Penelitian ini menggunakan metode kualitatif dengan rancangan studi kasus dengan subyek penelitian adalah Putra dan orang-orang yang berada disekitar siswa dengan gangguan autis sebagai sumber data. Orang-orang disekitar siswa dengan ganguan autis adalah guru kelas, terapis, pendamping (shadow), ketua yayasan dan koordinator inklusi. Dalam penelitian ini, peneliti menggunakan wawancara, observasi dan studi dokumentasi sebagai teknik pengumpulan data. Untuk menentukan keabsahan data peneliti melakukan kegiatan triangulasi data.

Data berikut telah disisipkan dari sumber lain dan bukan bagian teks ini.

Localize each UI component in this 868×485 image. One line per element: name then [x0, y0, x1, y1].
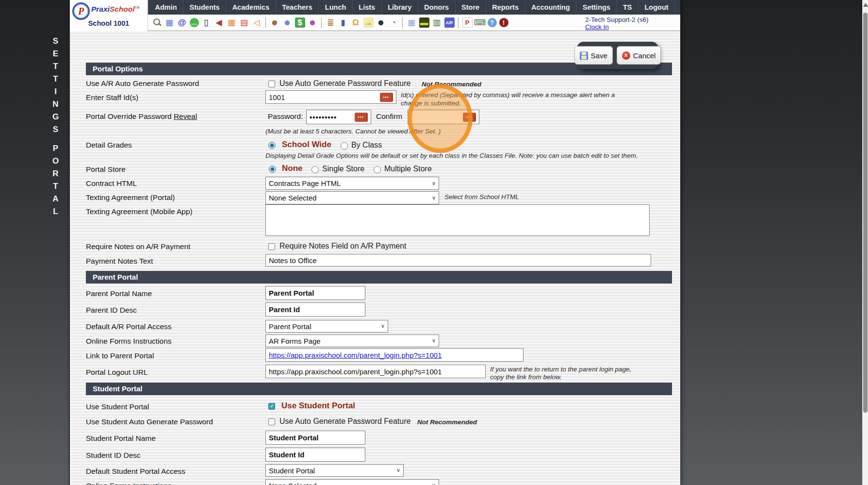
money-icon[interactable]: $ — [295, 17, 305, 28]
alarm-clock-icon[interactable]: ◔ — [389, 17, 399, 28]
default-ar-access-select[interactable]: Parent Portal — [265, 320, 388, 333]
ap-badge-icon[interactable]: A/P — [444, 17, 455, 28]
radio-school-wide[interactable] — [268, 142, 276, 149]
radio-by-class[interactable] — [341, 142, 348, 150]
label-detail-grades: Detail Grades — [86, 141, 132, 150]
student-id-desc-input[interactable]: Student Id — [265, 448, 365, 462]
nav-students[interactable]: Students — [183, 0, 226, 15]
checkbox-use-auto-generate-password[interactable] — [268, 81, 275, 87]
student-portal-name-input[interactable]: Student Portal — [265, 431, 365, 445]
schedule-calendar-icon[interactable]: ▦ — [227, 17, 237, 28]
nav-admin[interactable]: Admin — [148, 0, 183, 15]
logout-url-note-line1: If you want the to return to the parent … — [490, 366, 631, 373]
override-password-input[interactable]: ••••••••• ⋯ — [306, 110, 371, 124]
family-icon[interactable]: ☻ — [308, 17, 318, 28]
online-forms-parent-select[interactable]: AR Forms Page — [265, 334, 439, 347]
toolbar-divider — [265, 17, 266, 28]
password-lookup-button[interactable]: ⋯ — [355, 113, 368, 122]
override-password-text: Portal Override Password — [86, 112, 172, 120]
online-forms-student-select[interactable]: None Selected — [265, 479, 439, 485]
student-id-desc-value: Student Id — [269, 451, 304, 459]
cash-register-icon[interactable]: ⌨ — [475, 17, 485, 28]
label-online-forms-student: Online Forms Instructions — [86, 482, 172, 485]
email-at-icon[interactable]: @ — [177, 17, 187, 28]
brand-tm: TM — [135, 6, 140, 9]
texting-mobile-textarea[interactable] — [265, 204, 650, 236]
radio-store-none[interactable] — [269, 166, 276, 173]
radio-label-by-class: By Class — [351, 141, 382, 150]
nav-ts[interactable]: TS — [616, 0, 638, 15]
label-student-id-desc: Student ID Desc — [86, 451, 141, 460]
nav-teachers[interactable]: Teachers — [276, 0, 319, 15]
user-name: 2-Tech Support-2 (s6) — [585, 16, 649, 23]
staff-ids-lookup-button[interactable]: ⋯ — [380, 93, 393, 102]
bell-icon[interactable]: Ω — [351, 17, 361, 28]
spreadsheet-icon[interactable]: ▦ — [407, 17, 417, 28]
payment-notes-input[interactable]: Notes to Office — [265, 254, 651, 267]
nav-store[interactable]: Store — [455, 0, 486, 15]
chat-bubble-icon[interactable]: … — [190, 18, 199, 27]
check-printing-icon[interactable]: ▬ — [419, 17, 429, 28]
person-suit-icon[interactable]: ☻ — [376, 17, 386, 28]
online-forms-parent-value: AR Forms Page — [269, 337, 321, 345]
confirm-lookup-button[interactable]: ⋯ — [463, 113, 476, 122]
label-portal-logout-url: Portal Logout URL — [86, 368, 148, 377]
label-default-ar-portal-access: Default A/R Portal Access — [86, 322, 172, 331]
print-checks-icon[interactable]: ▥ — [432, 17, 442, 28]
add-student-icon[interactable]: ☻ — [270, 17, 280, 28]
scrollbar-up-arrow-icon[interactable] — [863, 3, 868, 7]
checkbox-label-student-auto-generate: Use Auto Generate Password Feature — [279, 417, 410, 426]
parent-id-desc-input[interactable]: Parent Id — [265, 302, 365, 317]
scrollbar-thumb[interactable] — [863, 13, 868, 413]
megaphone-icon[interactable]: ◁ — [252, 17, 262, 28]
sidebar-portal-label: PORTAL — [50, 138, 67, 225]
library-binder-icon[interactable]: ▮ — [338, 17, 348, 28]
search-icon[interactable] — [152, 17, 162, 28]
export-note-icon[interactable]: → — [363, 17, 374, 28]
parent-portal-name-input[interactable]: Parent Portal — [265, 286, 365, 300]
nav-library[interactable]: Library — [381, 0, 418, 15]
save-button[interactable]: Save — [574, 46, 613, 65]
checkbox-label-use-student-portal: Use Student Portal — [281, 401, 355, 411]
nav-reports[interactable]: Reports — [486, 0, 525, 15]
cancel-button[interactable]: ×Cancel — [617, 46, 661, 65]
toolbar-divider — [458, 17, 459, 28]
radio-label-multiple-store: Multiple Store — [384, 165, 432, 173]
pdf-icon[interactable]: P — [462, 17, 473, 28]
nav-lunch[interactable]: Lunch — [318, 0, 352, 15]
default-student-access-select[interactable]: Student Portal — [265, 464, 404, 477]
reveal-password-link[interactable]: Reveal — [174, 112, 197, 120]
contract-html-select[interactable]: Contracts Page HTML — [265, 177, 439, 190]
nav-accounting[interactable]: Accounting — [524, 0, 576, 15]
staff-ids-input[interactable]: 1001 ⋯ — [265, 90, 396, 104]
radio-single-store[interactable] — [311, 166, 319, 173]
speaker-icon[interactable]: ◀ — [214, 17, 224, 28]
nav-settings[interactable]: Settings — [576, 0, 616, 15]
staff-icon[interactable]: ☻ — [282, 17, 293, 28]
parent-portal-link-input[interactable]: https://app.praxischool.com/parent_login… — [265, 348, 524, 362]
texting-portal-select[interactable]: None Selected — [265, 191, 439, 204]
nav-academics[interactable]: Academics — [226, 0, 276, 15]
radio-multiple-store[interactable] — [374, 166, 381, 173]
student-portal-name-value: Student Portal — [269, 434, 319, 442]
checkbox-require-notes[interactable] — [268, 243, 275, 250]
checkbox-student-auto-generate[interactable] — [268, 418, 275, 425]
confirm-password-input[interactable]: ⋯ — [408, 110, 479, 124]
calendar-grid-icon[interactable]: ▦ — [164, 17, 175, 28]
lunch-icon[interactable]: ≣ — [326, 17, 336, 28]
logo-circle-icon: P — [72, 2, 90, 20]
date-calendar-icon[interactable]: ▤ — [239, 17, 249, 28]
radio-label-school-wide: School Wide — [282, 140, 331, 150]
alert-icon[interactable]: ! — [499, 18, 508, 27]
portal-logout-url-input[interactable]: https://app.praxischool.com/parent_login… — [265, 365, 486, 378]
nav-lists[interactable]: Lists — [352, 0, 381, 15]
nav-donors[interactable]: Donors — [418, 0, 455, 15]
clock-in-link[interactable]: Clock In — [585, 23, 649, 31]
nav-logout[interactable]: Logout — [638, 0, 675, 15]
help-icon[interactable]: ? — [488, 18, 497, 27]
label-portal-override-password: Portal Override Password Reveal — [86, 112, 197, 121]
top-navbar: Admin Students Academics Teachers Lunch … — [70, 0, 680, 15]
mobile-phone-icon[interactable]: ▯ — [201, 17, 212, 28]
checkbox-use-student-portal[interactable] — [268, 403, 275, 410]
parent-portal-link[interactable]: https://app.praxischool.com/parent_login… — [269, 351, 442, 359]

Proses analisis data yang dilakukan peneliti adalah membandingkan data yang berasal dari kegiatan wawancara dengan observasi, wawancara dengan dokumentasi serta wawancara dengan wawancara yang diperoleh dari berbagai sumber data.

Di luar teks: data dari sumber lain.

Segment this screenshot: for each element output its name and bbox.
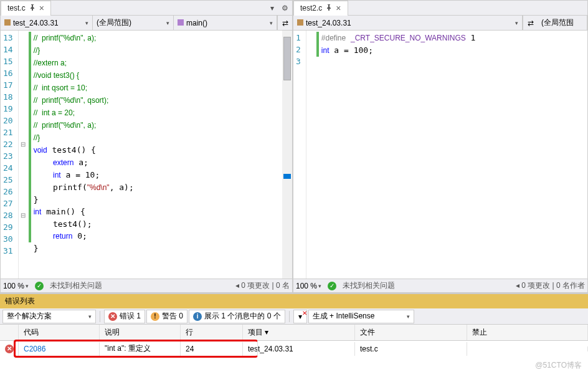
tab-test-c[interactable]: test.c × [1, 1, 51, 16]
col-proj-header[interactable]: 项目 ▾ [243, 325, 355, 340]
nav-file-dropdown[interactable]: test_24.03.31 ▾ [1, 16, 93, 30]
changes-text: ◂ 0 项更改 | 0 名 [235, 280, 290, 291]
chevron-down-icon: ▾ [318, 283, 321, 289]
error-icon: ✕ [5, 345, 14, 353]
zoom-dropdown[interactable]: 100 %▾ [3, 282, 29, 290]
messages-toggle[interactable]: i 展示 1 个消息中的 0 个 [189, 310, 285, 323]
nav-bar-left: test_24.03.31 ▾ (全局范围) ▾ main() ▾ ⇄ [1, 16, 292, 31]
col-code-header[interactable]: 代码 [19, 325, 100, 340]
error-row[interactable]: ✕ C2086 "int a": 重定义 24 test_24.03.31 te… [0, 341, 588, 356]
info-icon: i [193, 312, 202, 321]
fold-column[interactable] [306, 31, 315, 279]
clear-filter-icon: ▾✕ [298, 312, 302, 321]
chevron-down-icon: ▾ [26, 283, 29, 289]
tab-label: test2.c [300, 4, 322, 12]
close-icon[interactable]: × [39, 5, 44, 11]
pin-icon[interactable] [29, 4, 36, 12]
build-filter-dropdown[interactable]: 生成 + IntelliSense ▾ [308, 310, 414, 323]
project-icon [4, 19, 11, 27]
chevron-down-icon: ▾ [166, 20, 169, 26]
chevron-down-icon: ▾ [85, 20, 88, 26]
status-bar-right: 100 %▾ ✓ 未找到相关问题 ◂ 0 项更改 | 0 名作者 [293, 279, 587, 292]
error-line: 24 [181, 342, 243, 356]
code-editor-left[interactable]: 13141516171819202122232425262728293031 ⊟… [1, 31, 292, 279]
error-table-header: 代码 说明 行 项目 ▾ 文件 禁止 [0, 325, 588, 341]
chevron-down-icon: ▾ [270, 20, 273, 26]
code-editor-right[interactable]: 123 #define _CRT_SECURE_NO_WARNINGS 1int… [293, 31, 587, 279]
status-bar-left: 100 %▾ ✓ 未找到相关问题 ◂ 0 项更改 | 0 名 [1, 279, 292, 292]
tab-test2-c[interactable]: test2.c × [293, 1, 348, 16]
error-code[interactable]: C2086 [19, 342, 100, 356]
tab-bar-left: test.c × ▾ ⚙ [1, 1, 292, 16]
fold-column[interactable]: ⊟⊟ [19, 31, 27, 279]
tab-label: test.c [7, 4, 26, 12]
svg-rect-1 [178, 19, 184, 26]
col-forbid-header[interactable]: 禁止 [467, 325, 588, 340]
vertical-scrollbar[interactable] [282, 31, 292, 279]
editor-pane-left: test.c × ▾ ⚙ test_24.03.31 ▾ (全局范围) ▾ ma… [0, 0, 293, 293]
svg-rect-0 [4, 19, 11, 26]
chevron-down-icon: ▾ [407, 313, 410, 320]
pin-icon[interactable] [326, 4, 332, 12]
solution-filter-dropdown[interactable]: 整个解决方案 ▾ [2, 310, 96, 323]
chevron-down-icon: ▾ [515, 20, 518, 26]
scroll-marker [283, 174, 291, 179]
error-icon: ✕ [108, 312, 117, 321]
nav-scope-dropdown[interactable]: (全局范围 [538, 16, 587, 30]
nav-scope-label: (全局范围 [541, 17, 574, 28]
clear-filter-button[interactable]: ▾✕ [293, 310, 307, 323]
nav-function-dropdown[interactable]: main() ▾ [174, 16, 277, 30]
error-table: 代码 说明 行 项目 ▾ 文件 禁止 ✕ C2086 "int a": 重定义 … [0, 325, 588, 372]
warning-icon: ! [151, 312, 159, 321]
project-icon [297, 19, 303, 27]
line-number-gutter: 13141516171819202122232425262728293031 [1, 31, 19, 279]
code-area[interactable]: #define _CRT_SECURE_NO_WARNINGS 1int a =… [315, 31, 587, 279]
nav-function-label: main() [186, 19, 207, 27]
line-number-gutter: 123 [293, 31, 306, 279]
error-desc: "int a": 重定义 [100, 341, 181, 356]
error-file: test.c [355, 342, 467, 356]
nav-file-dropdown[interactable]: test_24.03.31 ▾ [293, 16, 523, 30]
nav-file-label: test_24.03.31 [306, 19, 351, 27]
error-project: test_24.03.31 [243, 342, 355, 356]
chevron-down-icon: ▾ [88, 313, 92, 320]
editor-pane-right: test2.c × test_24.03.31 ▾ ⇄ (全局范围 123 #d… [293, 0, 588, 293]
error-list-title: 错误列表 [0, 294, 588, 308]
nav-scope-dropdown[interactable]: (全局范围) ▾ [93, 16, 174, 30]
close-icon[interactable]: × [336, 5, 341, 11]
gear-icon[interactable]: ⚙ [282, 4, 288, 12]
status-text: 未找到相关问题 [343, 280, 395, 291]
col-line-header[interactable]: 行 [181, 325, 243, 340]
code-area[interactable]: // printf("%d\n", a);//}//extern a;//voi… [27, 31, 292, 279]
row-icon: ✕ [0, 341, 19, 356]
errors-toggle[interactable]: ✕ 错误 1 [104, 310, 145, 323]
ok-check-icon: ✓ [328, 282, 336, 290]
error-toolbar: 整个解决方案 ▾ ✕ 错误 1 ! 警告 0 i 展示 1 个消息中的 0 个 … [0, 308, 588, 325]
warnings-toggle[interactable]: ! 警告 0 [146, 310, 187, 323]
zoom-dropdown[interactable]: 100 %▾ [296, 282, 321, 290]
col-file-header[interactable]: 文件 [355, 325, 467, 340]
ok-check-icon: ✓ [35, 282, 44, 290]
nav-file-label: test_24.03.31 [13, 19, 59, 27]
dropdown-arrow-icon[interactable]: ▾ [270, 4, 274, 12]
error-list-panel: 错误列表 整个解决方案 ▾ ✕ 错误 1 ! 警告 0 i 展示 1 个消息中的… [0, 293, 588, 372]
col-desc-header[interactable]: 说明 [100, 325, 181, 340]
nav-bar-right: test_24.03.31 ▾ ⇄ (全局范围 [293, 16, 587, 31]
scrollbar-thumb[interactable] [283, 37, 291, 80]
tab-bar-right: test2.c × [293, 1, 587, 16]
swap-icon[interactable]: ⇄ [277, 16, 292, 30]
error-forbid [467, 346, 588, 351]
swap-icon[interactable]: ⇄ [523, 16, 538, 30]
function-icon [178, 19, 184, 27]
nav-scope-label: (全局范围) [97, 17, 131, 28]
svg-rect-2 [297, 19, 303, 26]
changes-text: ◂ 0 项更改 | 0 名作者 [516, 280, 585, 291]
col-icon[interactable] [0, 325, 19, 340]
watermark: @51CTO博客 [535, 360, 582, 371]
status-text: 未找到相关问题 [50, 280, 102, 291]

Hasil penelitian yang diperoleh adalah perilaku belajar siswa dengan gangguan autis  lebih banyak kegiatan belajarnya dibantu oleh pendamping (shadow), pada pelajaran tertentu yang berkaitan dengan kemampuan menganalisis dan meresume, siswa dengan gangguan autis sepenuhnya dikerjakan pendamping (shadow) dan siswa menulis ulang hasil tugas tersebut. Sedang untuk kemampuan komunikasi, siswa dengan gangguan autis lebih banyak menggunakan komunikasi non verbal daripada komunikasi verbal. Pada perilaku sosialnya, siswa dengan gangguan autis menunjukkan perilaku cemburu karena perhatian orang di sekitarnya teralih pada siswa yang lain, serta menunjukkan perhatiannya dengan menyentuh pipi terkadang mencium pipi pendamping (shadow).

Adapun saran yang dapat dikemukakan sehubungan dengan hasil penelitian ini adalah : (1) Bagi peneliti selanjutnya untuk memperbanyak subyek penelitian agar data yang diperoleh lebih kaya (2) Bagi sekolah, ada baiknya untuk melaksanakan pendidikan inklusi secara utuh berdasarkan kebutuhan dari siswa, khususnya siswa autis, (3)  Bagi yayasan untuk lebih meningkatkan kinerja dan disiplin terhadap aturan serta perencanaan administratif yang lebih terstruktur sehingga dalam pemberian layanan dapat maksimal (4) bagi jurusan untuk menjadikan matakuliah tambahan tentang ABK (anak berkebutuhan khusus) dalam rangka upaya untuk lebih memahami kepada siswa dengan gangguan autis.